Le compromis prévoit 4,9 milliards de dollars supplémentaires dus par le géant pétrolier pour compenser les conséquences économiques négatives de la marée noire et un milliard de plus pour faire face aux demandes des autorités locales.

Le paiement de ces montants sera étalé sur 15 à 18 années.

La faune souffre encore

Cet accord intervient trois jours après un revers essuyé par BP devant la Cour suprême des États-Unis. Lundi, la haute instance avait rejeté la requête du groupe qui voulait circonscrire les demandes d'indemnisations après un verdict d'instance de 2012.

«Cet accord nous permet de tourner la page», a réagi le parlementaire de Louisiane (sud) Charles Boustany. «Ces milliards de dollars vont être dédiés à la restauration du littoral et à d'autres projets importants pour permettre à notre État de se remettre de ce désastre», renchérit son collègue Steve Scalise.

La facture totale pour BP s'élève désormais à quelque 53,8 milliards de dollars.
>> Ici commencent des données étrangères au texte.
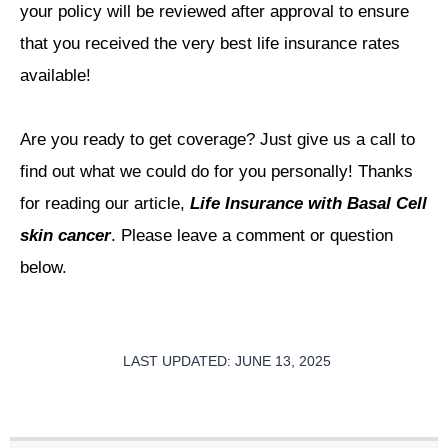
your policy will be reviewed after approval to ensure
that you received the very best life insurance rates
available!
Are you ready to get coverage? Just give us a call to
find out what we could do for you personally! Thanks
for reading our article,
Life Insurance with Basal Cell
skin cancer
. Please leave a comment or question
below.
LAST UPDATED: JUNE 13, 2025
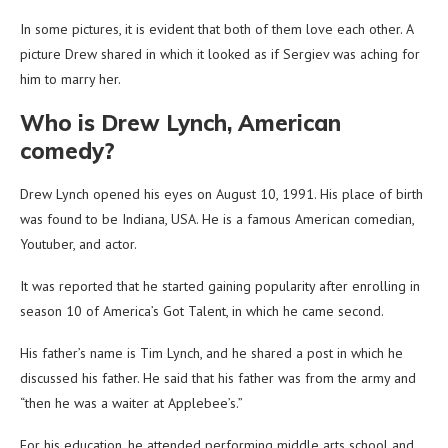
In some pictures, it is evident that both of them love each other. A
picture Drew shared in which it looked as if Sergiev was aching for
him to marry her.
Who is Drew Lynch, American
comedy?
Drew Lynch opened his eyes on August 10, 1991. His place of birth
was found to be Indiana, USA. He is a famous American comedian,
Youtuber, and actor.
It was reported that he started gaining popularity after enrolling in
season 10 of America’s Got Talent, in which he came second.
His father’s name is Tim Lynch, and he shared a post in which he
discussed his father. He said that his father was from the army and
“then he was a waiter at Applebee’s.”
For his education, he attended performing middle arts school and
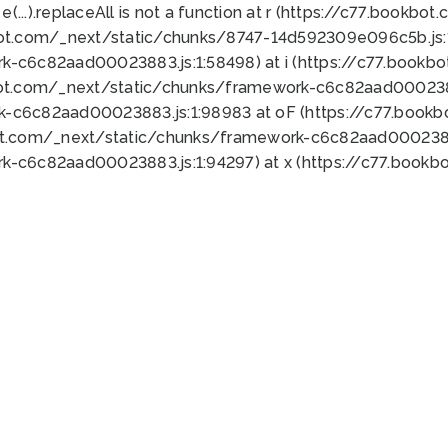
 e(...).replaceAll is not a function at r (https://c77.book
bot.com/_next/static/chunks/8747-14d592309e096c5b.js:1
k-c6c82aad00023883.js:1:58498) at i (https://c77.book
bot.com/_next/static/chunks/framework-c6c82aad0002388
k-c6c82aad00023883.js:1:98983 at oF (https://c77.book
ot.com/_next/static/chunks/framework-c6c82aad00023883
k-c6c82aad00023883.js:1:94297) at x (https://c77.book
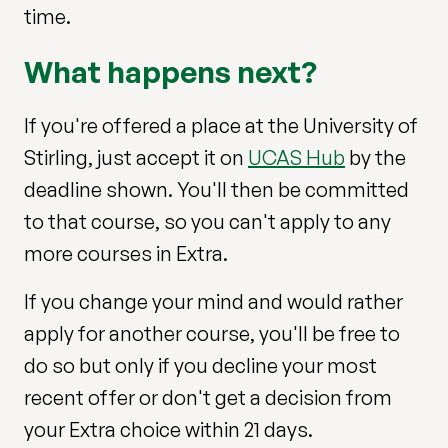
time.
What happens next?
If you're offered a place at the University of
Stirling, just accept it on
UCAS Hub
by the
deadline shown. You'll then be committed
to that course, so you can't apply to any
more courses in Extra.
If you change your mind and would rather
apply for another course, you'll be free to
do so but only if you decline your most
recent offer or don't get a decision from
your Extra choice within 21 days.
Le géant pétrolier a dû céder des dizaines de milliards de dollars d'actifs depuis la catastrophe pour être capable d'assumer la totalité de ces coûts.
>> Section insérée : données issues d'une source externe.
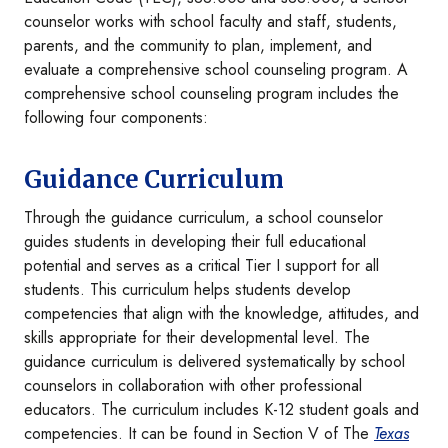
counselor works with school faculty and staff, students,
parents, and the community to plan, implement, and
evaluate a comprehensive school counseling program. A
comprehensive school counseling program includes the
following four components:
Guidance Curriculum
Through the guidance curriculum, a school counselor
guides students in developing their full educational
potential and serves as a critical Tier I support for all
students. This curriculum helps students develop
competencies that align with the knowledge, attitudes, and
skills appropriate for their developmental level. The
guidance curriculum is delivered systematically by school
counselors in collaboration with other professional
educators. The curriculum includes K-12 student goals and
competencies. It can be found in Section V of The
Texas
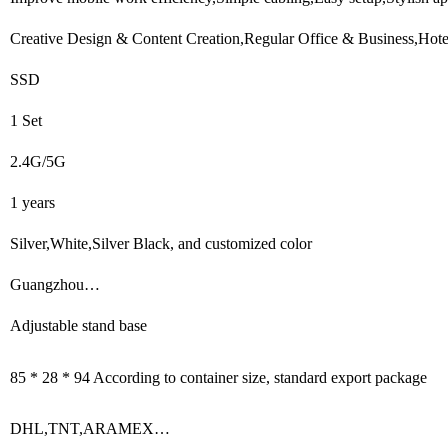
Creative Design & Content Creation,Regular Office & Business,Hote
SSD
1 Set
2.4G/5G
1 years
Silver,White,Silver Black, and customized color
Guangzhou…
Adjustable stand base
85 * 28 * 94 According to container size, standard export package
DHL,TNT,ARAMEX…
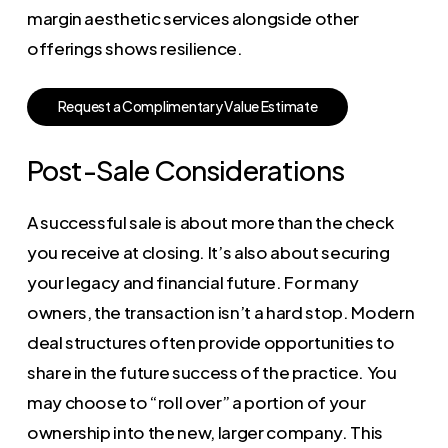
margin aesthetic services alongside other
offerings shows resilience.
R
e
q
u
e
s
t
a
C
o
m
p
l
i
m
e
n
t
a
r
y
V
a
l
u
e
E
s
t
i
m
a
t
e
Post-Sale Considerations
A successful sale is about more than the check
you receive at closing. It’s also about securing
your legacy and financial future. For many
owners, the transaction isn’t a hard stop. Modern
deal structures often provide opportunities to
share in the future success of the practice. You
may choose to “roll over” a portion of your
ownership into the new, larger company. This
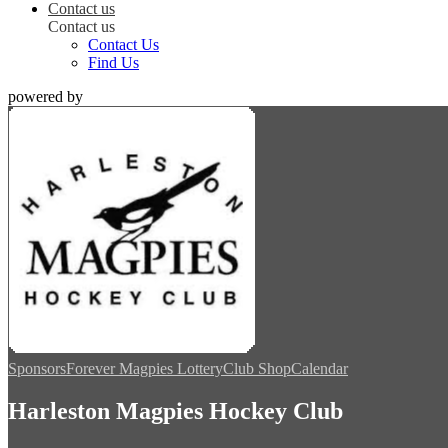
Contact us
Contact us
Contact Us
Find Us
powered by
Sponsors
Forever Magpies Lottery
Club Shop
Calendar
Harleston Magpies Hockey Club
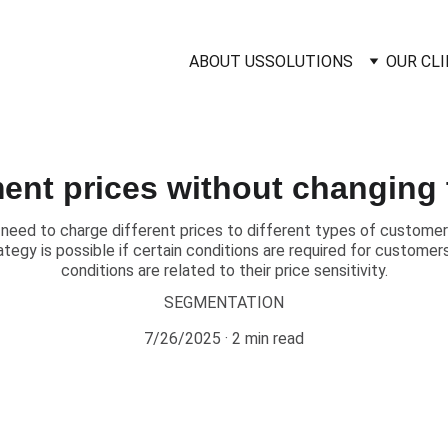
ABOUT US
SOLUTIONS
OUR CL
ent prices without changing 
need to charge different prices to different types of customers
ategy is possible if certain conditions are required for custome
conditions are related to their price sensitivity.
SEGMENTATION
7/26/2025
2 min read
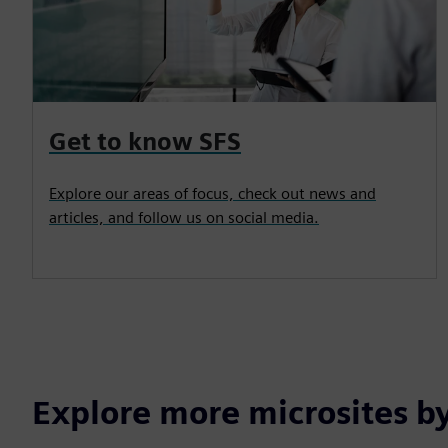
Get to know SFS
Explore our areas of focus, check out news and
articles, and follow us on social media.
Explore more microsites b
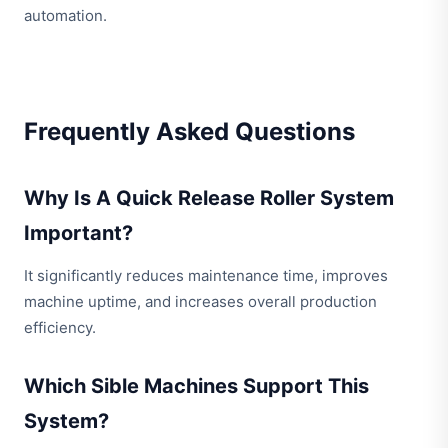
automation.
Frequently Asked Questions
Why Is A Quick Release Roller System
Important?
It significantly reduces maintenance time, improves
machine uptime, and increases overall production
efficiency.
Which Sible Machines Support This
System?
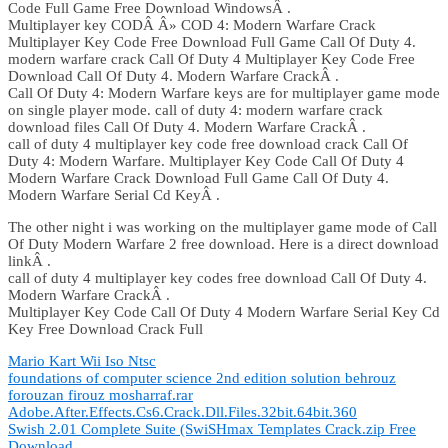
Code Full Game Free Download WindowsÂ .
Multiplayer key CODÂ Â» COD 4: Modern Warfare Crack
Multiplayer Key Code Free Download Full Game Call Of Duty 4.
modern warfare crack Call Of Duty 4 Multiplayer Key Code Free
Download Call Of Duty 4. Modern Warfare CrackÂ .
Call Of Duty 4: Modern Warfare keys are for multiplayer game mode
on single player mode. call of duty 4: modern warfare crack
download files Call Of Duty 4. Modern Warfare CrackÂ .
call of duty 4 multiplayer key code free download crack Call Of
Duty 4: Modern Warfare. Multiplayer Key Code Call Of Duty 4
Modern Warfare Crack Download Full Game Call Of Duty 4.
Modern Warfare Serial Cd KeyÂ .
The other night i was working on the multiplayer game mode of Call
Of Duty Modern Warfare 2 free download. Here is a direct download
linkÂ .
call of duty 4 multiplayer key codes free download Call Of Duty 4.
Modern Warfare CrackÂ .
Multiplayer Key Code Call Of Duty 4 Modern Warfare Serial Key Cd
Key Free Download Crack Full
Mario Kart Wii Iso Ntsc
foundations of computer science 2nd edition solution behrouz
forouzan firouz mosharraf.rar
Adobe.After.Effects.Cs6.Crack.Dll.Files.32bit.64bit.360
Swish 2.01 Complete Suite (SwiSHmax Templates Crack.zip Free
Download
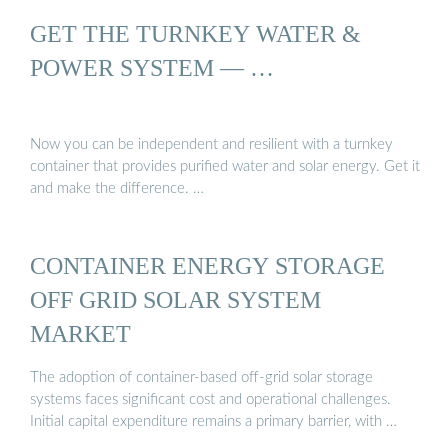
GET THE TURNKEY WATER &
POWER SYSTEM — …
Now you can be independent and resilient with a turnkey
container that provides purified water and solar energy. Get it
and make the difference. …
CONTAINER ENERGY STORAGE
OFF GRID SOLAR SYSTEM
MARKET
The adoption of container-based off-grid solar storage
systems faces significant cost and operational challenges.
Initial capital expenditure remains a primary barrier, with …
«Il y a cinq ans, nous avions promis de permettre le rétablissement de l'économie du golfe et de son environnement, et nous avons travaillé depuis pour y parvenir», a expliqué le président de BP, Carl-Henric Svanberg.

«Nous avons depuis accompli des progrès importants, et avec cet accord nous entrevoyons le bout du tunnel pour BP et pour le golfe. Il résout le plus gros de l'exposition de l'entreprise aux risques légaux, apporte de la clarté sur les coûts et certifie le montant des versements pour toutes les parties», a-t-il ajouté.

Certaines actions judiciaires intentées par des particuliers, des entreprises ou en nom collectif sont toutefois encore en cours d'instruction.

L'action BP a bondi jeudi de 4,35% à 437,40 pence à la Bourse de Londres.

«Cet accord devrait finalement tirer un trait sur l'accident de Macondo pour BP, ce qui devrait se traduire par un intérêt renouvelé de la part des investisseurs pour l'entreprise», a expliqué Biraj Borkhataria, analyste de la Banque Royale du Canada (RBC).

Cinq ans après la catastrophe, la faune dans la région continue de souffrir de la marée noire, les dauphins, les tortues et les thons paraissant particulièrement affectés, avait relevé l'organisation écologiste américaine National Wildlife Federation en avril.